Horton told commissioners on June 27 the county’s senior center and ballfields in the Turner Lake complex “generates a fair amount of traffic” on Turner Lake Road while the City Pond ballfield complex produces sometimes heavy traffic on City Pond Road inside Covington.

He noted a major economic development project also could be built on City Pond Road which would require improvements to the road.

“We’re trying to look out for not just today, but tomorrow, on these projects,” Horton said.

Stansfield told commissioners June 27 that funding of the 278 CID was needed to make U.S. Hwy. 278 “approachable for consumers" of goods and services at the retailers and restaurants that operate on it. 

“If it’s not approachable for consumers, people won’t want to shop there (and) those revenues might be diminished,” Stansfield said.

Representatives of other cities said they supported Covington’s request. 

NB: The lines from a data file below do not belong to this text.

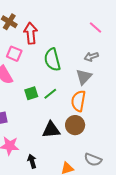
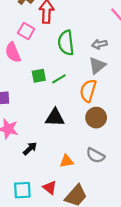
gray arrow: (91, 57) -> (99, 44), moved
brown circle: (75, 125) -> (96, 118), moved
black arrow: (32, 161) -> (30, 149), turned 56

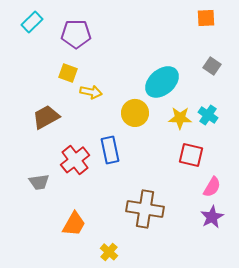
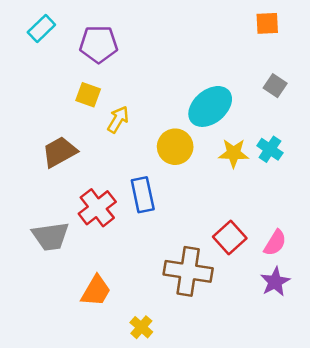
yellow arrow: (91, 92) -> (118, 119), turned -70
red square: (191, 155) -> (230, 238), moved, turned 35
gray trapezoid: (39, 182) -> (50, 236), size x1.4

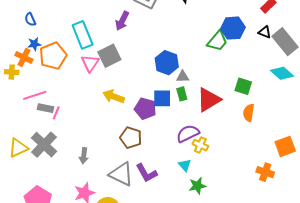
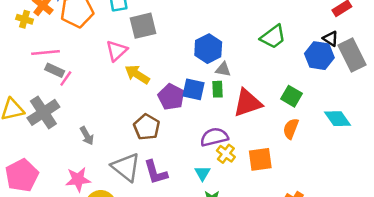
blue hexagon: (233, 28) -> (319, 56), moved
pink triangle: (90, 63) -> (117, 51), moved
cyan diamond: (282, 73) -> (337, 119), moved
orange square: (285, 146) -> (260, 159), moved
gray arrow: (84, 156) -> (87, 136), turned -49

Newborn Mayor Gregg Ellwanger said he supported Covington’s request. He told the Board his town on the county’s eastern border has about $120,000 in projects it wants to complete with SPLOST proceeds including repaving North Johnson Street and doing some renovations to its Historic Schoolhouse and city hall.

Oxford Mayor David Eady said the city has plans to redo Soule Street to make it part of a “regional” economic development project that will include access to a planned recreation trail along Dried Indian Creek. 

It also wants to use the money to maintain Asbury Street Park which he said was “one of the most utilized parks in Newton County,” Eady said.

Porterdale City Manager Frank Etheridge said the town wants to put top coats of asphalt on some residential streets the county had approved in the past. It also plans to use its money for such projects as construction of a larger city hall. The current city hall is a converted fire station, Etheridge said.

Social Circle Fire Chief Kenneth Zaydel said the city needs funding because of future development forecast in the mostly undeveloped part of the city within Newton County. Social Circle has developed mostly in Walton County. 

After the meeting, District 1 Commissioner Stan Edwards said he had just heard the cities’ request for the first time but he believed an agreement county be reached.  Edwards’ district includes Newborn and Mansfield — which also supported Covington’s request.

Board of Commissioners Chairman Marcello Banes said he anticipated an agreement being reached on a split that is agreeable to all.

“We look forward to working with the cities and getting a SPLOST deal,” he said. 

He said it was “OK” that the cities wanted 24% compared to the 18% the county was anticipating from the total.

“We’ll get it worked out,” Banes said. “We believe we’re one Newton family and we’ll get it done.”

The Board will have the final say on what projects will be presented to voters as part of the referendum for renewal of the SPLOST in November.

Special projects consultant Jeff Prine of Ascension Program Management asked commissioners to make their decisions early enough to give him the time to review them to see if the projects recommended could be built with the money reserved for them. Prine had worked with the advisory committee for the same purpose.

Advisory committee Chairman Baxter Bouchillon said the seven-member panel worked to balance needed projects with what members believed voters would support when choosing whether to renew the 1% sales tax on the Nov. 8 ballot.

Projects and planned expenditures the advisory committee recommended for the county government include $30 million for road improvements, $12 million for replacement vehicles for the sheriff’s office and Fire Services, $10.2 million for a Westside park project and upgrades to the Animal Services building, county parks, the county library system and more.